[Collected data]
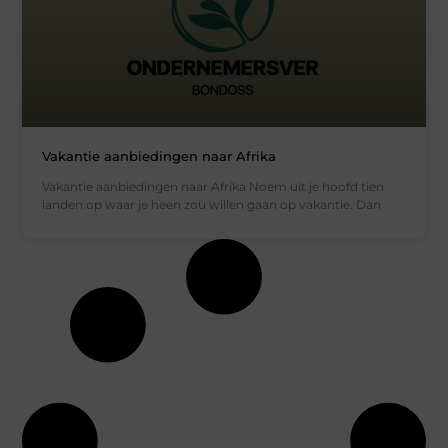
Vakantie aanbiedingen naar Afrika
Vakantie aanbiedingen naar Afrika Noem uit je hoofd tien
landen op waar je heen zou willen gaan op vakantie. Dan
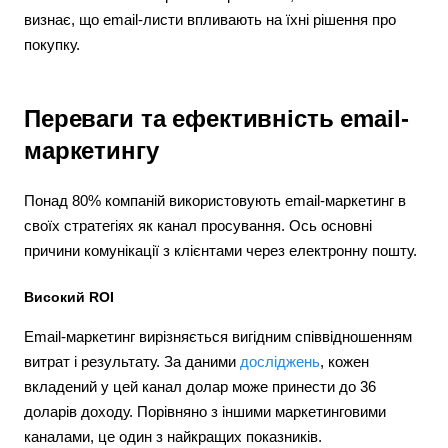
визнає, що email-листи впливають на їхні рішення про
покупку.
Переваги та ефективність email-
маркетингу
Понад 80% компаній використовують email-маркетинг в
своїх стратегіях як канал просування. Ось основні
причини комунікації з клієнтами через електронну пошту.
Високий ROI
Email-маркетинг вирізняється вигідним співвідношенням
витрат і результату. За даними
досліджень
, кожен
вкладений у цей канал долар може принести до 36
доларів доходу. Порівняно з іншими маркетинговими
каналами, це один з найкращих показників.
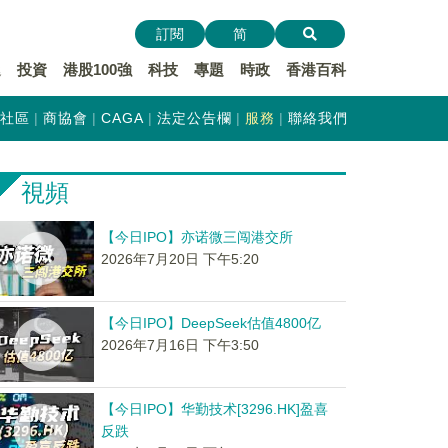
訂閱
简
遞
投資
港股100強
科技
專題
時政
香港百科
社區
商協會
CAGA
法定公告欄
服務
聯絡我們
視頻
【今日IPO】亦诺微三闯港交所
2026年7月20日 下午5:20
【今日IPO】DeepSeek估值4800亿
2026年7月16日 下午3:50
【今日IPO】华勤技术[3296.HK]盈喜
反跌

TASK PROMPT
Write out every line in the data that holds the string "今日IPO".

RESULT FOR THIS TASK
【今日IPO】亦诺微三闯港交所
【今日IPO】DeepSeek估值4800亿
【今日IPO】华勤技术[3296.HK]盈喜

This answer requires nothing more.